## Instructions to follow:
Repeat every line of the data exactly; the pictures stay out.
/---
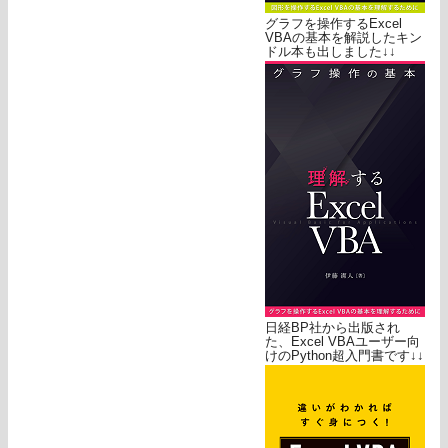
グラフを操作するExcel
VBAの基本を解説したキン
ドル本も出しました↓↓
日経BP社から出版され
た、Excel VBAユーザー向
けのPython超入門書です↓↓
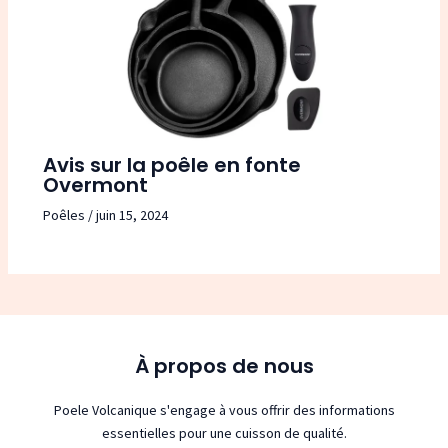
Avis sur la poêle en fonte
Overmont
Poêles
/
juin 15, 2024
À propos de nous
Poele Volcanique s'engage à vous offrir des informations
essentielles pour une cuisson de qualité.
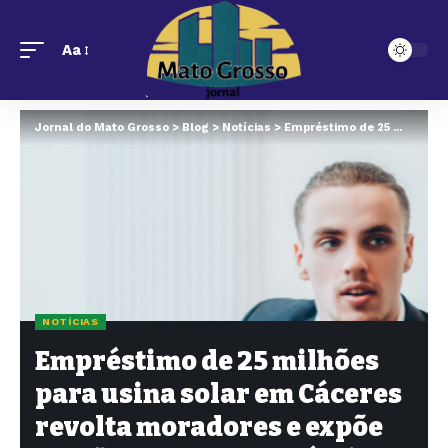
Aa
Jornal do Mato Grosso
>
Blog
>
Notícias
>
Empréstimo de 25 milhões para usina solar em Cáceres revolta moradores e expõe tensão entre poder público e população
NOTÍCIAS
Empréstimo de 25 milhões
para usina solar em Cáceres
revolta moradores e expõe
\---
## Written solution:
グラフを操作するExcel
VBAの基本を解説したキン
ドル本も出しました↓↓
日経BP社から出版され
た、Excel VBAユーザー向
けのPython超入門書です↓↓
Avis sur la poêle en fonte
Overmont
Poêles
/
juin 15, 2024
À propos de nous
Poele Volcanique s'engage à vous offrir des informations
essentielles pour une cuisson de qualité.
Aa
Jornal do Mato Grosso
>
Blog
>
Notícias
>
Empréstimo de 25 milhões para usina solar em Cáceres revolta moradores e expõe tensão entre poder público e população
NOTÍCIAS
Empréstimo de 25 milhões
para usina solar em Cáceres
revolta moradores e expõe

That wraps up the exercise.